For the last three weeks, I've gotten to be this girls' mama.  Her brothers have gotten to experience a sister, and her daddy has experienced a daughter.  It's been beautiful.  And I've captured a whole bunch of it on camera.  (If you'd prefer to see the pictures one by one as I take them & share them on Instagram-- follow me here!)
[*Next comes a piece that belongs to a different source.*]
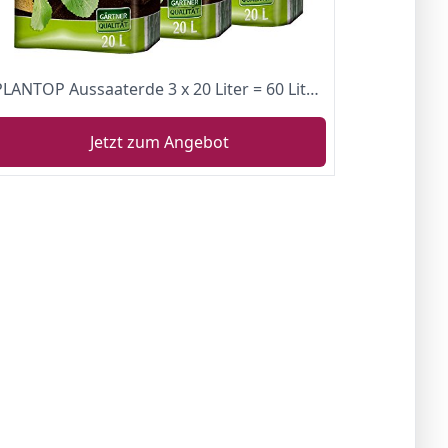
PLANTOP Aussaaterde 3 x 20 Liter = 60 Liter Anzuchterde Pikiererde
Jetzt zum Angebot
{Cousin Gustav, Logan & Carly}
{Thinking hard in daddy's arms}
{Snuggling Wyatt}
{Babywearing is my favorite! I've missed it!}
{Those lips!}
{Dressing her is so much fun!}
{Of all the pictures I have of her, I think this looks the most like her}
{Mitten baby hands are Daddy's favorite!}
{All four kids during afternoon quiet time}
{The older brothers are smitten}
{They love her so very much!}
{Priceless}
{Josh and I watched a movie and I held our girl the whole time. It's the best feeling in the world!}
{Test driving a van...}
{We liked it so much, we bought it!  I'm in LOVE!}

***

I am just so in love with this girl.  Holding her, feeding her, loving her... It all feels like some prize I won.  I had no idea that the miscarriages would make my love so deep, and the miracle of her so magical.  Every day I am in awe of her presence in my life.  Watching Josh and the boys with her makes it even more so.  We're all just head over heels for her.

The boys get to hold her at bedtime prayers, and every night Logan says, "I just wish I could sleep with her."  He never wants to let her go.  (And how precious is her hand on his arm? I die!)

Jack wants to know when he can carry her around; feed her and play with her.  They're all anxious for her to interact with them more.  Their excitement is contagious.

And Wyatt, whom I was most worried about, is very careful with her and enjoys trying to make her happy when she's upset.  He'll talk to her, sing to her, or turn on the music on her bouncer if she's fussing.  And while I was gone the other day, he dressed his favorite stuffed bear in a onesie and fed it a bottle we had.  He is pretty much the most precious tiny daddy you ever did see!